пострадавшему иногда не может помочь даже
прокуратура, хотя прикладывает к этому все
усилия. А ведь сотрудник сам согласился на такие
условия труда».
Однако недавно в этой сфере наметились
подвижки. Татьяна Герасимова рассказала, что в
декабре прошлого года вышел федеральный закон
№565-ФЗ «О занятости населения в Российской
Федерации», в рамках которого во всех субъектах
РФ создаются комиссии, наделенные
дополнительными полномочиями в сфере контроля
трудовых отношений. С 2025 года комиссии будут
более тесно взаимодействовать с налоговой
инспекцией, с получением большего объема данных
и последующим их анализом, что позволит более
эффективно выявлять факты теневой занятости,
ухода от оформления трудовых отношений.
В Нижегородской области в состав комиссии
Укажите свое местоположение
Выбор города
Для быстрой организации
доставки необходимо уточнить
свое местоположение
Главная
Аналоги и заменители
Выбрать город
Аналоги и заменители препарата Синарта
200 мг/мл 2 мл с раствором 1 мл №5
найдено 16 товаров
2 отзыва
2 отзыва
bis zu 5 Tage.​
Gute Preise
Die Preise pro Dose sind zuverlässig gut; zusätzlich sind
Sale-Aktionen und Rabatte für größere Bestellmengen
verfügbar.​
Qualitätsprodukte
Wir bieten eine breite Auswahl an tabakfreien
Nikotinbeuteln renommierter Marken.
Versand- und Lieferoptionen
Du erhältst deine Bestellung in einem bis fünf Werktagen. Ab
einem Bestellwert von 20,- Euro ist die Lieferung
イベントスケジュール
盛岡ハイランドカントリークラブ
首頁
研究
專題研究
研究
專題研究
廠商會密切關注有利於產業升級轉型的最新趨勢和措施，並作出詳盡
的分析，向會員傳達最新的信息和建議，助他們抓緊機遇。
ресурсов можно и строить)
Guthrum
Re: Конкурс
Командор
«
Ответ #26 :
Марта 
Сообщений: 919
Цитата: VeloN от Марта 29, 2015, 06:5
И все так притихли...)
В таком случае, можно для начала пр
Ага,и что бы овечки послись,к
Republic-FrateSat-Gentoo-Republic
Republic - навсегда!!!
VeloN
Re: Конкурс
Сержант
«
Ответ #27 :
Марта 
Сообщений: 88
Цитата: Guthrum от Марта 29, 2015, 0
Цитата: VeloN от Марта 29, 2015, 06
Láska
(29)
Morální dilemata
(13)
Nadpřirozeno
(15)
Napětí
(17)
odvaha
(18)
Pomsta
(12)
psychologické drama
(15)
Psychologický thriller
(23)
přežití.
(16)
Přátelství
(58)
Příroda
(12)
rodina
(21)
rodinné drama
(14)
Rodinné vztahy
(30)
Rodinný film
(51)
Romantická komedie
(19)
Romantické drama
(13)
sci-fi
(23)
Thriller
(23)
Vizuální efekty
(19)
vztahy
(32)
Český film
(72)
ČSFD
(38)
◆ ◆ ◆ ◆
- _Exercise_:
Go through the material above and set each line down verbatim.

- _Solution for this problem_:
пострадавшему иногда не может помочь даже
прокуратура, хотя прикладывает к этому все
усилия. А ведь сотрудник сам согласился на такие
условия труда».
Однако недавно в этой сфере наметились
подвижки. Татьяна Герасимова рассказала, что в
декабре прошлого года вышел федеральный закон
№565-ФЗ «О занятости населения в Российской
Федерации», в рамках которого во всех субъектах
РФ создаются комиссии, наделенные
дополнительными полномочиями в сфере контроля
трудовых отношений. С 2025 года комиссии будут
более тесно взаимодействовать с налоговой
инспекцией, с получением большего объема данных
и последующим их анализом, что позволит более
эффективно выявлять факты теневой занятости,
ухода от оформления трудовых отношений.
В Нижегородской области в состав комиссии
Укажите свое местоположение
Выбор города
Для быстрой организации
доставки необходимо уточнить
свое местоположение
Главная
Аналоги и заменители
Выбрать город
Аналоги и заменители препарата Синарта
200 мг/мл 2 мл с раствором 1 мл №5
найдено 16 товаров
2 отзыва
2 отзыва
bis zu 5 Tage.​
Gute Preise
Die Preise pro Dose sind zuverlässig gut; zusätzlich sind
Sale-Aktionen und Rabatte für größere Bestellmengen
verfügbar.​
Qualitätsprodukte
Wir bieten eine breite Auswahl an tabakfreien
Nikotinbeuteln renommierter Marken.
Versand- und Lieferoptionen
Du erhältst deine Bestellung in einem bis fünf Werktagen. Ab
einem Bestellwert von 20,- Euro ist die Lieferung
イベントスケジュール
盛岡ハイランドカントリークラブ
首頁
研究
專題研究
研究
專題研究
廠商會密切關注有利於產業升級轉型的最新趨勢和措施，並作出詳盡
的分析，向會員傳達最新的信息和建議，助他們抓緊機遇。
ресурсов можно и строить)
Guthrum
Re: Конкурс
Командор
«
Ответ #26 :
Марта 
Сообщений: 919
Цитата: VeloN от Марта 29, 2015, 06:5
И все так притихли...)
В таком случае, можно для начала пр
Ага,и что бы овечки послись,к
Republic-FrateSat-Gentoo-Republic
Republic - навсегда!!!
VeloN
Re: Конкурс
Сержант
«
Ответ #27 :
Марта 
Сообщений: 88
Цитата: Guthrum от Марта 29, 2015, 0
Цитата: VeloN от Марта 29, 2015, 06
Láska
(29)
Morální dilemata
(13)
Nadpřirozeno
(15)
Napětí
(17)
odvaha
(18)
Pomsta
(12)
psychologické drama
(15)
Psychologický thriller
(23)
přežití.
(16)
Přátelství
(58)
Příroda
(12)
rodina
(21)
rodinné drama
(14)
Rodinné vztahy
(30)
Rodinný film
(51)
Romantická komedie
(19)
Romantické drama
(13)
sci-fi
(23)
Thriller
(23)
Vizuální efekty
(19)
vztahy
(32)
Český film
(72)
ČSFD
(38)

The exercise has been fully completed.